- [DATA PROVIDED]
* * *
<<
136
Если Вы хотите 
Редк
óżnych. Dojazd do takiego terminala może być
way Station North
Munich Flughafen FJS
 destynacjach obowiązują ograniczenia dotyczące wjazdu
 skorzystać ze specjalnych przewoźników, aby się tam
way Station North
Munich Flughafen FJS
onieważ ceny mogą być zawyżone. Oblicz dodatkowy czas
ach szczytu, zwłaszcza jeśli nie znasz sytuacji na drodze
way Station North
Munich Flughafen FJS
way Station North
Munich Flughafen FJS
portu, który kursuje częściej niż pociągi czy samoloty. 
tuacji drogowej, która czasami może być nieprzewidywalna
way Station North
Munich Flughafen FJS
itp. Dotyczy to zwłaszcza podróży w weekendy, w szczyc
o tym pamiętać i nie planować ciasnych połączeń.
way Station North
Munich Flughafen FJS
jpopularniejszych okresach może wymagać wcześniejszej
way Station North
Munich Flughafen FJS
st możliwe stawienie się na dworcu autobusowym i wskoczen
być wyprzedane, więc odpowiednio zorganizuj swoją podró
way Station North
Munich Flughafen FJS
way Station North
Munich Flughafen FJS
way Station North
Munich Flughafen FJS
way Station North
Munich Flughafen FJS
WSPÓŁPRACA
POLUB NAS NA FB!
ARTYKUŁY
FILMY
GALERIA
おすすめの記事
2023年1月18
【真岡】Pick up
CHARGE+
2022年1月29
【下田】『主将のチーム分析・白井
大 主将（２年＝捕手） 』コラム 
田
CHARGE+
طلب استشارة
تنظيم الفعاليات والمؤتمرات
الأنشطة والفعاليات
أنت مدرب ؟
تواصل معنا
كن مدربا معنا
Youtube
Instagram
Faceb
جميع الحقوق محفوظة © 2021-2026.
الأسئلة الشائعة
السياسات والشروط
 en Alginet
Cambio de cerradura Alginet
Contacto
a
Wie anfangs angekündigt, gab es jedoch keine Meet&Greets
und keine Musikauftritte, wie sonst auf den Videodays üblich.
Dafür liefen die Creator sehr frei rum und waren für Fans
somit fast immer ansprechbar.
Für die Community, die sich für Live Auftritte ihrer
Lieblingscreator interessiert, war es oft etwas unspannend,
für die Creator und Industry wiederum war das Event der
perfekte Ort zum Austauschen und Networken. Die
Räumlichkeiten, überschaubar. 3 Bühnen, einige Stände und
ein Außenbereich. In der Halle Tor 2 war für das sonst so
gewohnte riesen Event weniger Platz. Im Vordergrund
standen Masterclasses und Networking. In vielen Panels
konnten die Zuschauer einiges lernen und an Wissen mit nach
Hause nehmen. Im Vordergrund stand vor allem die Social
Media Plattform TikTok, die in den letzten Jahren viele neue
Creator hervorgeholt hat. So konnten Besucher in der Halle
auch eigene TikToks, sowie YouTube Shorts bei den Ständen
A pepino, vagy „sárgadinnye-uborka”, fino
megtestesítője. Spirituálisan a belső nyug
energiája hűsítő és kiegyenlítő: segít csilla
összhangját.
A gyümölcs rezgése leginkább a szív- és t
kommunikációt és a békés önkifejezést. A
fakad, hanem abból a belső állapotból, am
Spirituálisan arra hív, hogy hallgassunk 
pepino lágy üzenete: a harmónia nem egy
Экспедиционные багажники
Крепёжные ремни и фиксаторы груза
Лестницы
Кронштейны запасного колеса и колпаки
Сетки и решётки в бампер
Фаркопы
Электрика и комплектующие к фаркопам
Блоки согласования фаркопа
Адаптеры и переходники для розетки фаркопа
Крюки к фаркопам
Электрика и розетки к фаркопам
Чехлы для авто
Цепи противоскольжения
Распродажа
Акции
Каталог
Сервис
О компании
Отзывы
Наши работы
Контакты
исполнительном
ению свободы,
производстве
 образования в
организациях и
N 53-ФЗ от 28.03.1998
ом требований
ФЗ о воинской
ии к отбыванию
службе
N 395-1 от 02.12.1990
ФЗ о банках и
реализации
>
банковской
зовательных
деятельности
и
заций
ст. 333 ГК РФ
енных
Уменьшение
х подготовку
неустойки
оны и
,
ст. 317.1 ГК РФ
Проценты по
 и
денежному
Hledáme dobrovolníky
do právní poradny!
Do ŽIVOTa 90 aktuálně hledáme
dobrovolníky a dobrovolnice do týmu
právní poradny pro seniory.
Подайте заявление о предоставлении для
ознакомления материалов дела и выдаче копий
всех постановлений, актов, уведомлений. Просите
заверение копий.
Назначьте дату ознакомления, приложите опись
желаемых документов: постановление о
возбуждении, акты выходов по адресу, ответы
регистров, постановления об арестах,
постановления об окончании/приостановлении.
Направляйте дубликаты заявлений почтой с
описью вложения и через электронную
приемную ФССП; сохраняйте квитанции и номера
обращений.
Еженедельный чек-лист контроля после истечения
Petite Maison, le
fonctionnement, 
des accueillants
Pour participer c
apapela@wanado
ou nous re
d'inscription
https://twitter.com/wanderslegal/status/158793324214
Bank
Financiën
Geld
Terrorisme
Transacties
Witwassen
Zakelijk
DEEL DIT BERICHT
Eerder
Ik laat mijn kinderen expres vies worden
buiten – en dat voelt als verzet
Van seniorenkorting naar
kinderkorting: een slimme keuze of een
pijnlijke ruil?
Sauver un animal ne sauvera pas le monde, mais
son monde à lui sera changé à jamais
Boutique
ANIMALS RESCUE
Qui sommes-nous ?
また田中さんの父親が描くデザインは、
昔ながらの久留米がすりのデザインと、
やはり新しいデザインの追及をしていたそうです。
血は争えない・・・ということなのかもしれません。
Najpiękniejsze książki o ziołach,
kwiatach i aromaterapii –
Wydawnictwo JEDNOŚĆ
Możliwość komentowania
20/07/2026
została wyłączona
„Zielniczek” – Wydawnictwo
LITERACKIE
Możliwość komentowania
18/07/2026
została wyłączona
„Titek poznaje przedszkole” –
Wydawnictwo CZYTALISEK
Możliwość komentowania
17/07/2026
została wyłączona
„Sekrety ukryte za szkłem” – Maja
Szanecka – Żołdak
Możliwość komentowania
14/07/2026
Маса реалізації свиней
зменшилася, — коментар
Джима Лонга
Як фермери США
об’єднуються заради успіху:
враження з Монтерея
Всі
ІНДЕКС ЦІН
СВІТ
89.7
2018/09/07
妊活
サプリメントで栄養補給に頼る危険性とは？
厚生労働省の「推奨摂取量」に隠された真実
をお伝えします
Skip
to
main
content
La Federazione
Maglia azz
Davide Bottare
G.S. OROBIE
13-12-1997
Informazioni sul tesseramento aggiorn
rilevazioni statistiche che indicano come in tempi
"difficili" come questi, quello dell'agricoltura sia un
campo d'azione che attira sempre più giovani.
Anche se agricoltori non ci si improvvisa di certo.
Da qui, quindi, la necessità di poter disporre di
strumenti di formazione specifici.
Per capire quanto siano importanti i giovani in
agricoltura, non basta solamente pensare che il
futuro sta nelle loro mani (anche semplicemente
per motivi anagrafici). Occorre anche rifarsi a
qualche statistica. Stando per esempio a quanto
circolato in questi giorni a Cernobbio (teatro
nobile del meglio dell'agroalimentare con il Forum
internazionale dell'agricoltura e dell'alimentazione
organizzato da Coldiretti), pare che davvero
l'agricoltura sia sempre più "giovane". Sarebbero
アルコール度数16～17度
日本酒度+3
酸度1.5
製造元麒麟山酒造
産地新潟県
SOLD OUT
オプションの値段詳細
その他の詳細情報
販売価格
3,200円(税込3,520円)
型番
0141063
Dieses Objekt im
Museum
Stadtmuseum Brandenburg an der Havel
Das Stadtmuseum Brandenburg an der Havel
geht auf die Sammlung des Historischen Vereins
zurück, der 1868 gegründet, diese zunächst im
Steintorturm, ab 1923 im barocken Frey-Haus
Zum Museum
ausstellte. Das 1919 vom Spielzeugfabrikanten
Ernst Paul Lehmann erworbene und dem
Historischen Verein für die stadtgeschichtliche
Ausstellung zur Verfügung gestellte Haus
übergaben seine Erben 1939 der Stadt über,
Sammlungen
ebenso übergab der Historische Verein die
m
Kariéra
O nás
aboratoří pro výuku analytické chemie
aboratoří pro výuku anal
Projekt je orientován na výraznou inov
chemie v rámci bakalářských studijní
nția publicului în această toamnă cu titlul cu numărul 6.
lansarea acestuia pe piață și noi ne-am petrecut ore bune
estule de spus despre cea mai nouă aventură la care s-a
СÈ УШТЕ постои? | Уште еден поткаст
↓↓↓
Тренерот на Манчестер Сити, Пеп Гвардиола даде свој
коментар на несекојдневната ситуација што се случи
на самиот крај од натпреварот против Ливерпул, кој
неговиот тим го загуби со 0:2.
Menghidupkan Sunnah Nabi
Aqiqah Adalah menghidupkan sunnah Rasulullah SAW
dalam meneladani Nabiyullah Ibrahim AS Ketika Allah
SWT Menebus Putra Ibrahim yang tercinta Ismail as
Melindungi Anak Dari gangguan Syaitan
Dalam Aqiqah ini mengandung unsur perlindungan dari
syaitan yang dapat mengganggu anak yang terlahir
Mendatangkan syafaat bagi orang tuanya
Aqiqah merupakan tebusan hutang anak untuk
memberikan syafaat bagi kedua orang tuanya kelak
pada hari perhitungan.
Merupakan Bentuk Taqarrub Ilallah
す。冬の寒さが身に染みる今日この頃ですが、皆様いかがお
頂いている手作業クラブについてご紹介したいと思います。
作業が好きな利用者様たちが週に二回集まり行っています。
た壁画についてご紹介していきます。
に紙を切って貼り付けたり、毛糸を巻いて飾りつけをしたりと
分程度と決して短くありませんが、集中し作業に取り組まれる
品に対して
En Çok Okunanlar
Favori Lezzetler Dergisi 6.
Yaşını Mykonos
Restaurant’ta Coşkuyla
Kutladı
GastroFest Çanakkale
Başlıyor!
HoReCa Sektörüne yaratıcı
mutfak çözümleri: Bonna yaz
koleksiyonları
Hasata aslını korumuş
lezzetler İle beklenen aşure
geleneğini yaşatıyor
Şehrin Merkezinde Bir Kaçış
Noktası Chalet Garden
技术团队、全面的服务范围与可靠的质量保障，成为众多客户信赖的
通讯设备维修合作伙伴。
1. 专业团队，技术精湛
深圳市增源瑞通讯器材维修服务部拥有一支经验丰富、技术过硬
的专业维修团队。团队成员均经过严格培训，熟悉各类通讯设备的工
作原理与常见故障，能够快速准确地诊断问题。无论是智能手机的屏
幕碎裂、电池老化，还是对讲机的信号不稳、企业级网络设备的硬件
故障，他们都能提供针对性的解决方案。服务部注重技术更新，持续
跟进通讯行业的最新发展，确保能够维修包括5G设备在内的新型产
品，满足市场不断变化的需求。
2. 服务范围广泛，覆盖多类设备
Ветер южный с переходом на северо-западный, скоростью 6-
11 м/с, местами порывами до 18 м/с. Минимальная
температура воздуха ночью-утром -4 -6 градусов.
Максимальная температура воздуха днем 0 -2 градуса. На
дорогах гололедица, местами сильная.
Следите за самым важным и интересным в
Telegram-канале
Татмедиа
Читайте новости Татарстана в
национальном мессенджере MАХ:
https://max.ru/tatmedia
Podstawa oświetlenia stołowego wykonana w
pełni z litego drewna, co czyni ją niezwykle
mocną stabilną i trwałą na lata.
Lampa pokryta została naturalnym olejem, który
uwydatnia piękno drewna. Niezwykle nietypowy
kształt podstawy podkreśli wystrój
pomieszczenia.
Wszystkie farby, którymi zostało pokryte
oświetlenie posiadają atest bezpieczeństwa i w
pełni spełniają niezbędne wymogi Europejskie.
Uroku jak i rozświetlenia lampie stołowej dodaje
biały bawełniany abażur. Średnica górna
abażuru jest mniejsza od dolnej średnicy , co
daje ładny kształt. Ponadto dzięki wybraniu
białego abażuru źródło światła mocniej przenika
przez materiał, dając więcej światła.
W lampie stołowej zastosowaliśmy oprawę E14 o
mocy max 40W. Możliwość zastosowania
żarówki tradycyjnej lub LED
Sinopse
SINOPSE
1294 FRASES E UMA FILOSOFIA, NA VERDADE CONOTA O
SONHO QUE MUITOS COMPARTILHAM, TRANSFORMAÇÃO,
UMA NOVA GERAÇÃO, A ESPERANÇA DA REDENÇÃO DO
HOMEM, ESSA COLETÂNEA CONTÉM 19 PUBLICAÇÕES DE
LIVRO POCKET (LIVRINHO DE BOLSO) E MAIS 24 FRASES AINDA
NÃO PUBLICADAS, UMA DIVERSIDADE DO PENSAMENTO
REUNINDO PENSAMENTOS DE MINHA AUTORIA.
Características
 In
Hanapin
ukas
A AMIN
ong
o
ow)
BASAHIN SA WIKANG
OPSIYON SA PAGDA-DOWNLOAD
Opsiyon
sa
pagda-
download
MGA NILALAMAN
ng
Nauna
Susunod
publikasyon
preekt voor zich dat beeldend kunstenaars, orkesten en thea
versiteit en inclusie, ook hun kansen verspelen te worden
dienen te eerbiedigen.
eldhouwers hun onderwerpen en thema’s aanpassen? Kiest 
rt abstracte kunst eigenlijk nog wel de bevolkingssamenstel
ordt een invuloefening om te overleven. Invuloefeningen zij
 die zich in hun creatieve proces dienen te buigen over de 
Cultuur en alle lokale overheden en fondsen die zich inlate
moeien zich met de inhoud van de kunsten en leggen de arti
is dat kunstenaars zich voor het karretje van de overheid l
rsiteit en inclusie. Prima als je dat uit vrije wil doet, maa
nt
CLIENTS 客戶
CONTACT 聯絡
* * *
- [ABOUT THIS TASK] Go through the lines above. Select every one that has the string "фаркопам".

- [EXERCISE ANSWER]
Электрика и комплектующие к фаркопам
Крюки к фаркопам
Электрика и розетки к фаркопам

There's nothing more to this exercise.